**WHAT NEEDS TO BE DONE:** From the records below, print only the part that opens with the line containing "Насадки для миксера" and closes with the line containing "Gobernación de Caq"; omit the pictures.

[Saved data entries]
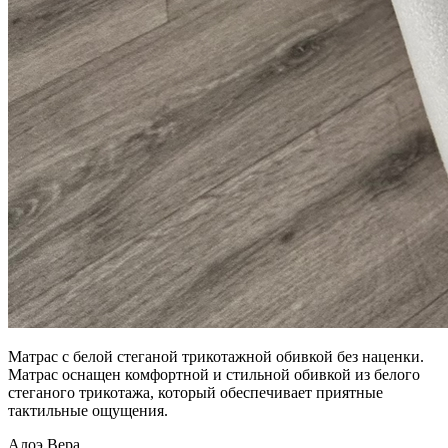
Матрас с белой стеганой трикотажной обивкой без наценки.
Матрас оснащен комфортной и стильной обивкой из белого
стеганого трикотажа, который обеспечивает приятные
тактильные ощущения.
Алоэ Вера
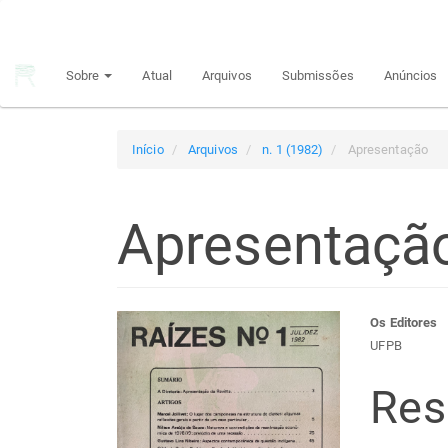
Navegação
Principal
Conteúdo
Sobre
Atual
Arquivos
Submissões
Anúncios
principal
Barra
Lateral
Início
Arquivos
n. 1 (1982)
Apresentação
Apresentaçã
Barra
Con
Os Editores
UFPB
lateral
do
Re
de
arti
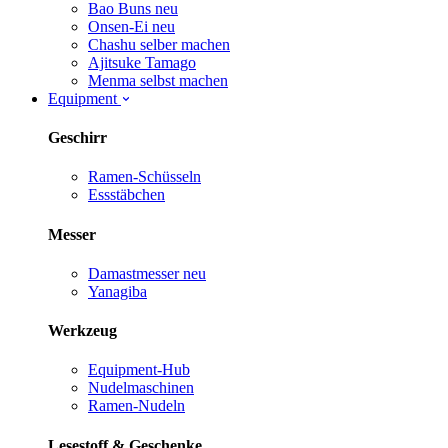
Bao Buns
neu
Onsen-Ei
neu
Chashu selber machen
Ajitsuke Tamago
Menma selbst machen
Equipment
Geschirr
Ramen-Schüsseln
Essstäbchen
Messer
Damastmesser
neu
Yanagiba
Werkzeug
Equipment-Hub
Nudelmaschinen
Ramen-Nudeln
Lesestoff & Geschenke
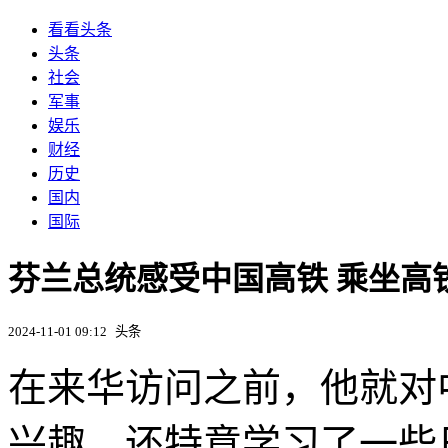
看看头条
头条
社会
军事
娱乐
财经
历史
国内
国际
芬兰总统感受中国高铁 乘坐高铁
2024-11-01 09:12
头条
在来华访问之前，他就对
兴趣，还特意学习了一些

==

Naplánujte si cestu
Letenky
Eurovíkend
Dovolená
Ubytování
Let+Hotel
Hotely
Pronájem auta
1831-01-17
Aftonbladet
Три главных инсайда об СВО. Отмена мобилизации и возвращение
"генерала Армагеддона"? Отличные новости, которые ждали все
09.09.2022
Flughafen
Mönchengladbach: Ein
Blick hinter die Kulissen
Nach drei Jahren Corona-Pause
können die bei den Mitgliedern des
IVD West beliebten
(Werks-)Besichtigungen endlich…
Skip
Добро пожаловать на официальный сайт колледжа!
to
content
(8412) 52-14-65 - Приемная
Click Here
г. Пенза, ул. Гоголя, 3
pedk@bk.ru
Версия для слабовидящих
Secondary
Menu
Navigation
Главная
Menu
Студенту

---

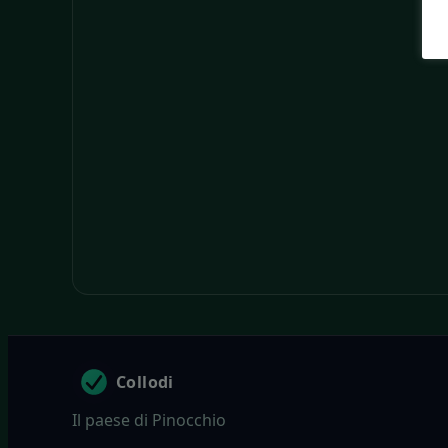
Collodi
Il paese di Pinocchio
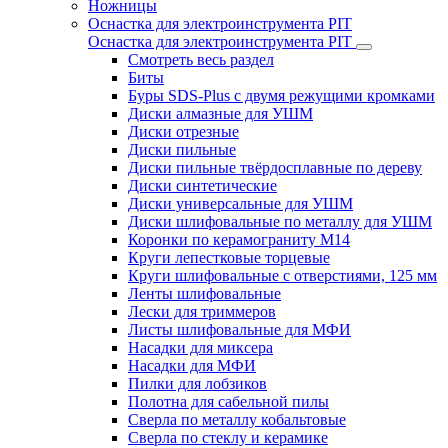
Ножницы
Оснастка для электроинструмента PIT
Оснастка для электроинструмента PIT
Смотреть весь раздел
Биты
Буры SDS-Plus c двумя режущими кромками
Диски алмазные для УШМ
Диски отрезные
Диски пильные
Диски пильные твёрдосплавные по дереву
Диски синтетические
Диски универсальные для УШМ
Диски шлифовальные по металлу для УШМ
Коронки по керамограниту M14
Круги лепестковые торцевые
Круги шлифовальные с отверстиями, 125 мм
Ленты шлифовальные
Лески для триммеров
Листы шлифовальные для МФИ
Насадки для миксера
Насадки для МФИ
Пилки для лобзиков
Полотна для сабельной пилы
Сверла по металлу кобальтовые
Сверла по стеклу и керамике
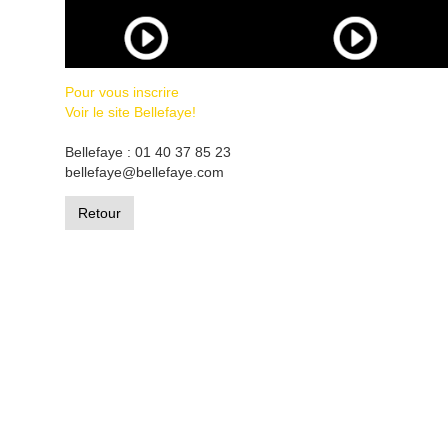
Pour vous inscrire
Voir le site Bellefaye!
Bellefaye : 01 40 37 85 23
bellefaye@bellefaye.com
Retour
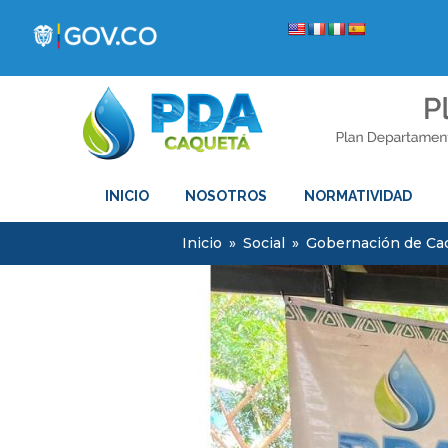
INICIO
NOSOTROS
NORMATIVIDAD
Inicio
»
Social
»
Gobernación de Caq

**SOLUTION TO THE EXERCISE:**
Насадки для миксера
Насадки для МФИ
Пилки для лобзиков
Полотна для сабельной пилы
Сверла по металлу кобальтовые
Сверла по стеклу и керамике
Pour vous inscrire
Voir le site Bellefaye!
Bellefaye : 01 40 37 85 23
bellefaye@bellefaye.com
Retour
INICIO
NOSOTROS
NORMATIVIDAD
Inicio
»
Social
»
Gobernación de Caq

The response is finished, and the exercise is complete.